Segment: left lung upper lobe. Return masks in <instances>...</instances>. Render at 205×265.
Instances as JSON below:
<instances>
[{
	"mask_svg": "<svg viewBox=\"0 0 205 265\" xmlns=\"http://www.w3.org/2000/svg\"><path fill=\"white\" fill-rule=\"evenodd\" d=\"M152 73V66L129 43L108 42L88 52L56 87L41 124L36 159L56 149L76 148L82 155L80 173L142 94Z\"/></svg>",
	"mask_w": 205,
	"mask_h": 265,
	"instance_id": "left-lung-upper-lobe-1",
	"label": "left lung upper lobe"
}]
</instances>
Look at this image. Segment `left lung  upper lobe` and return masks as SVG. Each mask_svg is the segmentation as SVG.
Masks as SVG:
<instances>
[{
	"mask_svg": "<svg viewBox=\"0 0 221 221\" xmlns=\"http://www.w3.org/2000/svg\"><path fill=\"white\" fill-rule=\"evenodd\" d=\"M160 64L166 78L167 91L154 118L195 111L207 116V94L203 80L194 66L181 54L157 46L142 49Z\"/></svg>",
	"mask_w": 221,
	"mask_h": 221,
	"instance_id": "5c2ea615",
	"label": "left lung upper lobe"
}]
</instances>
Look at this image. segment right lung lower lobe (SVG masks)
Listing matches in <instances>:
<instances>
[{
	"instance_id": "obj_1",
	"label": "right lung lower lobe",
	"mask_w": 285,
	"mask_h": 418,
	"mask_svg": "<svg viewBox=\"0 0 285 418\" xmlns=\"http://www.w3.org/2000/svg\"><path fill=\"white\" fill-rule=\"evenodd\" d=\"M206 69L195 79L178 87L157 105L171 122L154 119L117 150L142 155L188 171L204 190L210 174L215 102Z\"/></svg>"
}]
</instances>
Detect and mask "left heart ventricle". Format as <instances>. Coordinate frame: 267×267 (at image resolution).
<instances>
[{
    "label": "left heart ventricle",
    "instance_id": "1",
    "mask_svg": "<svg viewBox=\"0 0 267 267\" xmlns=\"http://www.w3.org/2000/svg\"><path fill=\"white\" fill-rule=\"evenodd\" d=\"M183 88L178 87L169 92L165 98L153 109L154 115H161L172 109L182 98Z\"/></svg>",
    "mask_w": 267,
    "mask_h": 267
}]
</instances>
==================================================
**Task**
From the first line through the last, give the data above again exactly.

**Finished task**
Segment: left lung upper lobe. Return masks in <instances>...</instances>. Render at 205×265.
Instances as JSON below:
<instances>
[{
	"mask_svg": "<svg viewBox=\"0 0 205 265\" xmlns=\"http://www.w3.org/2000/svg\"><path fill=\"white\" fill-rule=\"evenodd\" d=\"M152 73V66L129 43L108 42L88 52L56 87L41 124L36 159L56 149L76 148L82 155L80 173L142 94Z\"/></svg>",
	"mask_w": 205,
	"mask_h": 265,
	"instance_id": "left-lung-upper-lobe-1",
	"label": "left lung upper lobe"
}]
</instances>
Look at this image. Segment `left lung  upper lobe` and return masks as SVG. Each mask_svg is the segmentation as SVG.
Masks as SVG:
<instances>
[{
	"mask_svg": "<svg viewBox=\"0 0 221 221\" xmlns=\"http://www.w3.org/2000/svg\"><path fill=\"white\" fill-rule=\"evenodd\" d=\"M160 64L166 78L167 91L154 118L195 111L207 116V94L203 80L194 66L181 54L157 46L142 49Z\"/></svg>",
	"mask_w": 221,
	"mask_h": 221,
	"instance_id": "5c2ea615",
	"label": "left lung upper lobe"
}]
</instances>
Look at this image. segment right lung lower lobe (SVG masks)
Listing matches in <instances>:
<instances>
[{
	"instance_id": "obj_1",
	"label": "right lung lower lobe",
	"mask_w": 285,
	"mask_h": 418,
	"mask_svg": "<svg viewBox=\"0 0 285 418\" xmlns=\"http://www.w3.org/2000/svg\"><path fill=\"white\" fill-rule=\"evenodd\" d=\"M206 69L195 79L178 87L157 105L171 122L154 119L117 150L142 155L188 171L204 190L210 174L215 102Z\"/></svg>"
}]
</instances>
Detect and mask "left heart ventricle". Format as <instances>. Coordinate frame: 267×267 (at image resolution).
<instances>
[{
    "label": "left heart ventricle",
    "instance_id": "1",
    "mask_svg": "<svg viewBox=\"0 0 267 267\" xmlns=\"http://www.w3.org/2000/svg\"><path fill=\"white\" fill-rule=\"evenodd\" d=\"M183 88L178 87L169 92L165 98L153 109L154 115H161L172 109L182 98Z\"/></svg>",
    "mask_w": 267,
    "mask_h": 267
}]
</instances>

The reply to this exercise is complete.